In the first quarter, Gilead Sciences reported a non-GAAP gross margin of 87.3%, a YoY rise of 100 basis points and a sequential rise of 940 basis points. According to the company’s first-quarter earnings investor presentation, the strong YoY performance was attributable to the change in HIV product mix mainly driven by the robust uptake of Biktarvy.

Tax rate

In its first-quarter earnings press release, Gilead Sciences reiterated its fiscal 2019 effective tax rate guidance of 20%–21%. In the first quarter, the company reported a tax rate of 16.7%, a YoY decline of 610 basis points.

SG&A and R&D expenses

In its first-quarter earnings press release, Gilead Sciences reiterated guidance for SG&A (selling, general, and administrative) expenses of $3.9 billion and $4.1 billion and R&D (research and development) expenses of $3.6 billion and $3.8 billion for fiscal 2019.

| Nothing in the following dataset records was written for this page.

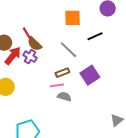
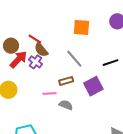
red line: (27, 34) -> (35, 39), turned -32
black line: (95, 36) -> (111, 63), moved
pink line: (57, 85) -> (50, 93), moved

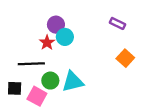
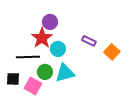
purple rectangle: (117, 23) -> (89, 41), moved
cyan circle: (65, 37) -> (58, 49), moved
red star: (47, 43) -> (42, 38), size x1.5

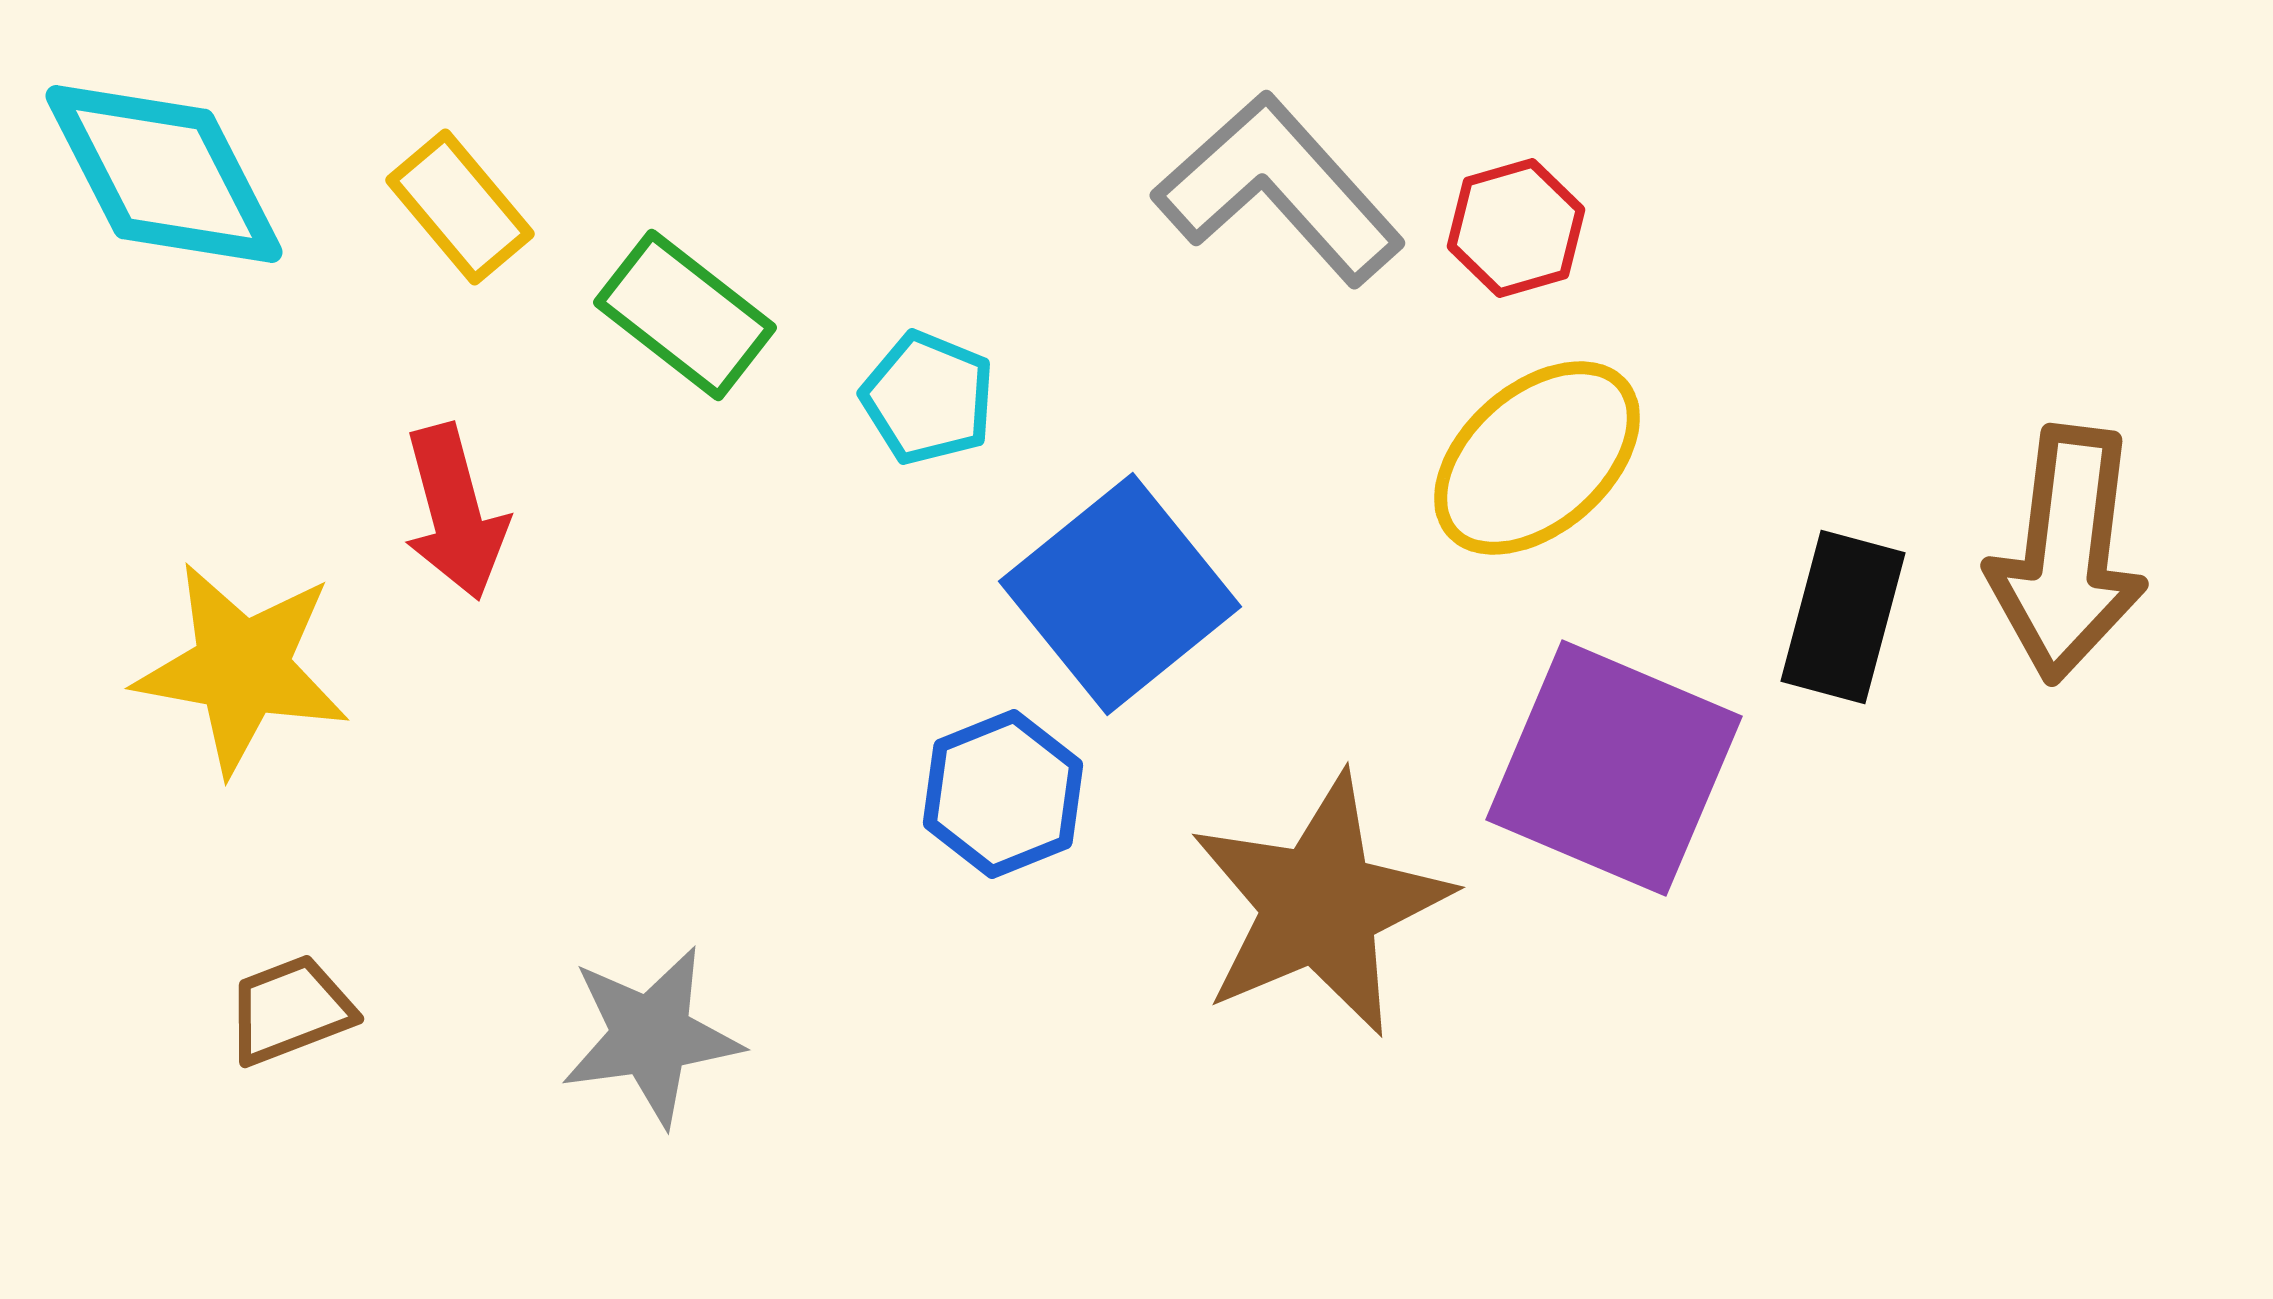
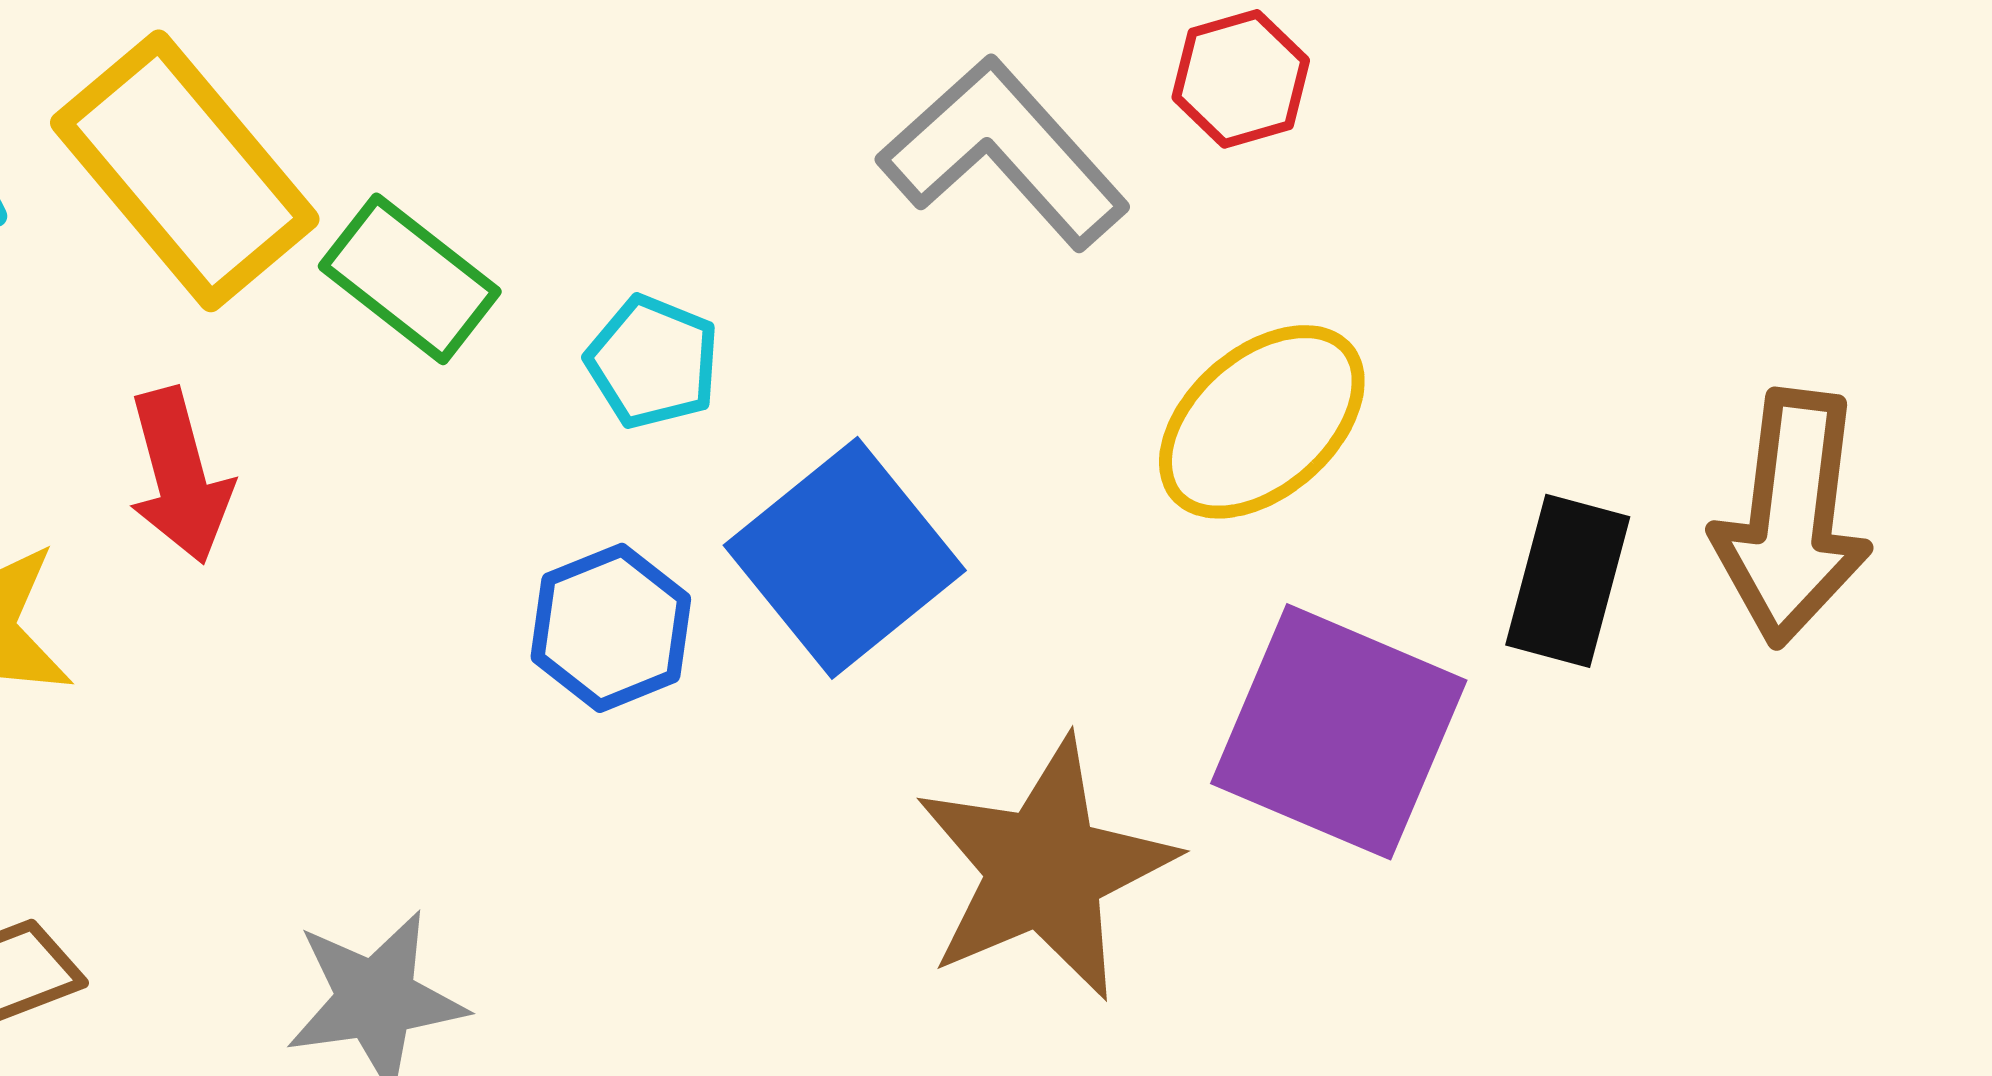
yellow rectangle: (460, 207) -> (185, 171), size x1.8
red hexagon: (1516, 228) -> (1241, 79), moved
blue hexagon: (1003, 794) -> (611, 628), moved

In the first quarter, the company reported non-GAAP SG&A expenses of $962 million, a YoY rise of 9%. According to the first-quarter earnings conference call, the increase in expenses was driven by higher promotional spending in the US market as well as spending associated with increased expansion in Europe and Japan.

In the first quarter, the company reported non-GAAP R&D expenses of $871 million, a YoY rise of 7%. According to the first-quarter earnings conference call, the increase in expenses was driven by higher investments in the company’s cell therapy programs.